Jane-Finch.com
- Screenshot of Jane-Finch.com in 2006
- Website type: hyperlocal, news, community journalism
- Available in: English
- Owner: Paul Nguyen
- Creator: Paul Nguyen
- Website: jane-finch.com
- Launched: 2004; 22 years ago
- Current status: Active

= Jane-Finch.com =

News website about a Toronto community

Jane-Finch.com is a hyperlocal news website about the Jane and Finch community in Toronto, Canada.

== History ==
Jane-Finch.com was launched on March 13, 2004, by Paul Nguyen. It began as a rap and hip hop site and later evolved to promoting social issues in the area. In the process of building the website, Nguyen was helped out by his friend, Mark Simms. It eventually led to the production of a documentary Lost in the Struggle.
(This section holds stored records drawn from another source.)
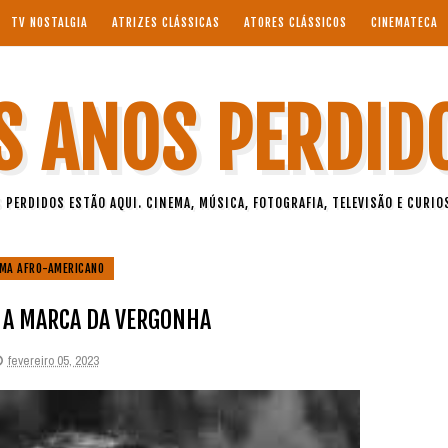
TV NOSTALGIA
ATRIZES CLÁSSICAS
ATORES CLÁSSICOS
CINEMATECA
S ANOS PERDID
 PERDIDOS ESTÃO AQUI. CINEMA, MÚSICA, FOTOGRAFIA, TELEVISÃO E CURIO
EMA AFRO-AMERICANO
 A MARCA DA VERGONHA
fevereiro 05, 2023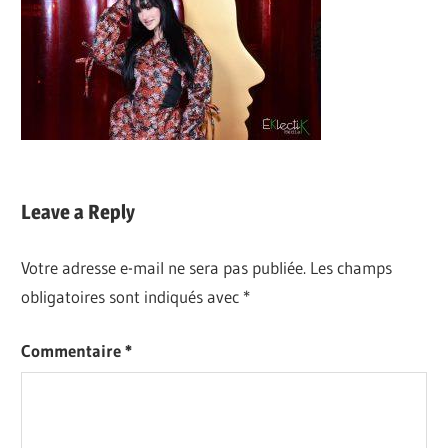
Leave a Reply
Votre adresse e-mail ne sera pas publiée.
Les champs
obligatoires sont indiqués avec
*
Commentaire
*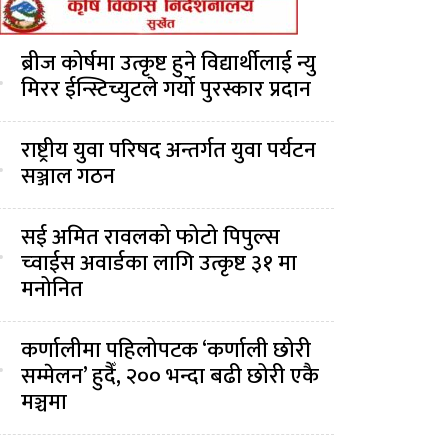
ब्रीज कोर्षमा उत्कृष्ट हुने विद्यार्थीलाई न्यु
.
मिरर ईन्स्टिच्युटले गर्यो पुरस्कार प्रदान
राष्ट्रीय युवा परिषद अन्तर्गत युवा पर्यटन
.
सञ्जाल गठन
सई अमित रावलको फोटो पिपुल्स
.
च्वाईस अवार्डका लागि उत्कृष्ट ३१ मा
मनोनित
कर्णालीमा पहिलोपटक ‘कर्णाली छोरी
.
सम्मेलन’ हुदैँ, २०० भन्दा बढी छोरी एकै
मञ्चमा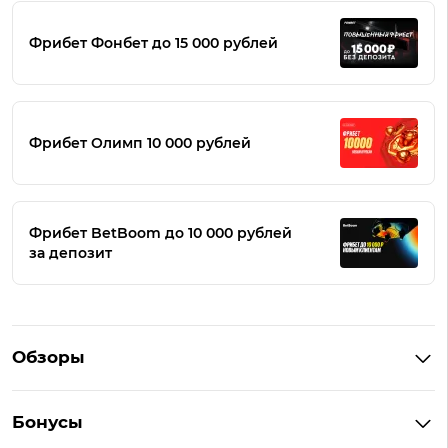
Фрибет Фонбет до 15 000 рублей
Фрибет Олимп 10 000 рублей
Фрибет BetBoom до 10 000 рублей
за депозит
Обзоры
Winline
Бонусы
BetBoom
The website produces videos and articles with residents to give a look inside the community. Jane-Finch.com shares positive news stories and current news about the area.

== Reception ==
Jane-Finch.com attracted local and national media attention.

=== Awards ===
In 2010, Jane-Finch.com won a Canadian Ethnic Media Association Award in the Internet Category for its community journalism. A year later, the website received a Heritage Toronto Award for "promoting and conserving aspects of Toronto's cultural history".